-- Provided records follows --

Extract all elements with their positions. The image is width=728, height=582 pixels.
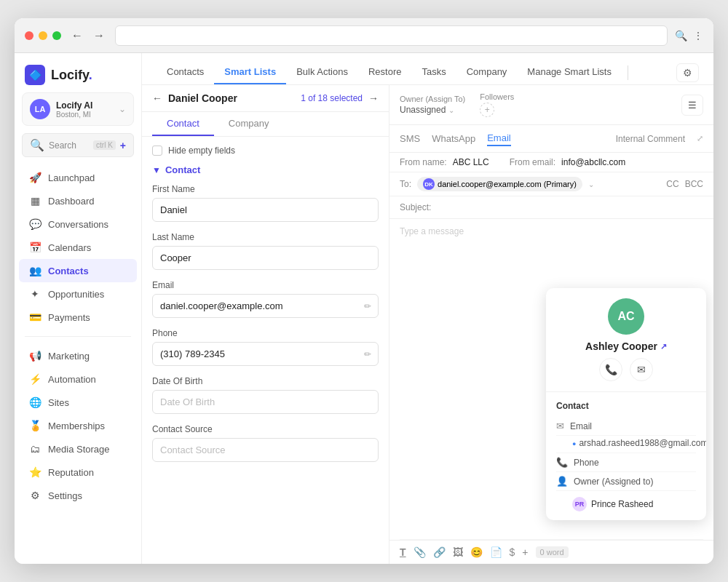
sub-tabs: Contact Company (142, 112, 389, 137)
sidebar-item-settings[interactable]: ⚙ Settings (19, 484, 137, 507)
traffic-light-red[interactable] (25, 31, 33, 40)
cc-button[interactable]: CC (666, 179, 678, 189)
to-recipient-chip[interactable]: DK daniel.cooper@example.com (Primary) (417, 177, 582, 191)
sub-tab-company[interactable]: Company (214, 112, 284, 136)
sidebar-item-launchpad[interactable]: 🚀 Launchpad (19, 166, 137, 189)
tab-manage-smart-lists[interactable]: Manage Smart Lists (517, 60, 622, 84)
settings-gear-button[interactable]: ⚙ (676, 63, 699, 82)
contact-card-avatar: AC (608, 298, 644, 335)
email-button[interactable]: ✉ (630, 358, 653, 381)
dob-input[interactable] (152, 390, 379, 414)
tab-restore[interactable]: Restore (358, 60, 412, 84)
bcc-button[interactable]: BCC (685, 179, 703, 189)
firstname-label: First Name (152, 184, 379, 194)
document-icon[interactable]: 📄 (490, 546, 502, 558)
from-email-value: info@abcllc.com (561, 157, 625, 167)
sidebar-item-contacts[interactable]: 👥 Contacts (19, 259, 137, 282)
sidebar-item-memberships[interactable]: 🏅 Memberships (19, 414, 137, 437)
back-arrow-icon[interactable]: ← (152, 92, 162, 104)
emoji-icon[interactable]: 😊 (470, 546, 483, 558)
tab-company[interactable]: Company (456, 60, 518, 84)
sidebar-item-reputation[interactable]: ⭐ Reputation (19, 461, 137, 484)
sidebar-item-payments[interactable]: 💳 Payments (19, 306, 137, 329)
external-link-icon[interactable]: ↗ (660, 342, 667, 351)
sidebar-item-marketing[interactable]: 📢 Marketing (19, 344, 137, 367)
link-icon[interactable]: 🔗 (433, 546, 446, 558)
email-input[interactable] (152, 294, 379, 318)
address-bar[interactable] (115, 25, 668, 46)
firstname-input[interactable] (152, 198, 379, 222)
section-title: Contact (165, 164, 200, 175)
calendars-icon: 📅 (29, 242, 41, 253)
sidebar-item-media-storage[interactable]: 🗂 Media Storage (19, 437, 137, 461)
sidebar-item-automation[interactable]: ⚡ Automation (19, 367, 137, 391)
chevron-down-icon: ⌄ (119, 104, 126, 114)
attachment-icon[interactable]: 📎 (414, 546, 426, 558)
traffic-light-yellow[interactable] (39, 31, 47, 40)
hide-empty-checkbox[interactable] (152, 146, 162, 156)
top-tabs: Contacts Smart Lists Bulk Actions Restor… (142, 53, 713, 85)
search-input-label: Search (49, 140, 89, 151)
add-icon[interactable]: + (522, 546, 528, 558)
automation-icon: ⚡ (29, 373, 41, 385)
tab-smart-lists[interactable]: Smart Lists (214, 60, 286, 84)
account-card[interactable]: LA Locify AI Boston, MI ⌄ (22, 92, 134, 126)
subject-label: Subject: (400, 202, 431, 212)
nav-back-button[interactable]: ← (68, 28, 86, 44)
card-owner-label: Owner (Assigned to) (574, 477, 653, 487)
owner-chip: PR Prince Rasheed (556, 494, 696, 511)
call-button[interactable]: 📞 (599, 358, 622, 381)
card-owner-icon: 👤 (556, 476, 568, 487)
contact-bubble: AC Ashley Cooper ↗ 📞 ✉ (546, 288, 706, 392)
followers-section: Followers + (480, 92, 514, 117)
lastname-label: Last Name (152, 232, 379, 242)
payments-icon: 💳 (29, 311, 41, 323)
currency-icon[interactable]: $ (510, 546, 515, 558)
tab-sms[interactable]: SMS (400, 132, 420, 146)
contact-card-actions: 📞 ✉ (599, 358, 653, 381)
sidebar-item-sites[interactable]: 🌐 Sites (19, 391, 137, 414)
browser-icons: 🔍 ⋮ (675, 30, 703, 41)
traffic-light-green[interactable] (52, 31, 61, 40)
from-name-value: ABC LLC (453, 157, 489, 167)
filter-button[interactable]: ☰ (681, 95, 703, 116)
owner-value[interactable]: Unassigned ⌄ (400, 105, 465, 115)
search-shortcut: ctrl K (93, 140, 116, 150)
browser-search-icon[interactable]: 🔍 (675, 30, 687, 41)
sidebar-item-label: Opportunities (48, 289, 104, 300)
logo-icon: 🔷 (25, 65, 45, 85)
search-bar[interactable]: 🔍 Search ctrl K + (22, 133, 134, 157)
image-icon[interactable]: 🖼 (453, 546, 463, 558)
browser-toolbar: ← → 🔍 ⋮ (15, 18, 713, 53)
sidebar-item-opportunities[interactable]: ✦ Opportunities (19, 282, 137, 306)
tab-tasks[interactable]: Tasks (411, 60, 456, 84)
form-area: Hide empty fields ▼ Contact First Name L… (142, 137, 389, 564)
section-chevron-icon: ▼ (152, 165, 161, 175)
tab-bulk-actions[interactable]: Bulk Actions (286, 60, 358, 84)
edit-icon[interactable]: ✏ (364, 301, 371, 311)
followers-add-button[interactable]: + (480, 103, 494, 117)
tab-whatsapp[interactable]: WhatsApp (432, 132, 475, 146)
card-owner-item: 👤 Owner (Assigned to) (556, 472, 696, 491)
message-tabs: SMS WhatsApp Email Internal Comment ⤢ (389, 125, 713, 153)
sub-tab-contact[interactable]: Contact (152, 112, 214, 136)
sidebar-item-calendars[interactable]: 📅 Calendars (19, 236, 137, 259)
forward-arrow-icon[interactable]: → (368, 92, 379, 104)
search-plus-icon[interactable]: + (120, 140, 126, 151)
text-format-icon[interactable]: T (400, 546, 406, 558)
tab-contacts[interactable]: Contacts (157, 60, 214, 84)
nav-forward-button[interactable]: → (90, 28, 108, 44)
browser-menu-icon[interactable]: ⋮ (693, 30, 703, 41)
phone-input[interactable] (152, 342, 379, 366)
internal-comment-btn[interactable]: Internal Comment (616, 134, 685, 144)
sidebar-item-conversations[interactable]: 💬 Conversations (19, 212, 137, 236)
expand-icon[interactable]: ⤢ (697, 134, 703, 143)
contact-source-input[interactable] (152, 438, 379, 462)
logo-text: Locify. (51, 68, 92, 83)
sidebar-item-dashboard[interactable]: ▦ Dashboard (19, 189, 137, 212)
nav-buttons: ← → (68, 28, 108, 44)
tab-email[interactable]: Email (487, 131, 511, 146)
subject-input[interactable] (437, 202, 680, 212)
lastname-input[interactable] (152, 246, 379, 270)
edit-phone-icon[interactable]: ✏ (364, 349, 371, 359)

-- Provided records concluded --

- Assigned task:
Look over the records above, and wherever a line contains the string "Locify", copy that line.

- Solution to the exercise:
account-card[interactable]: LA Locify AI Boston, MI ⌄ (22, 92, 134, 126)
logo-text: Locify. (51, 68, 92, 83)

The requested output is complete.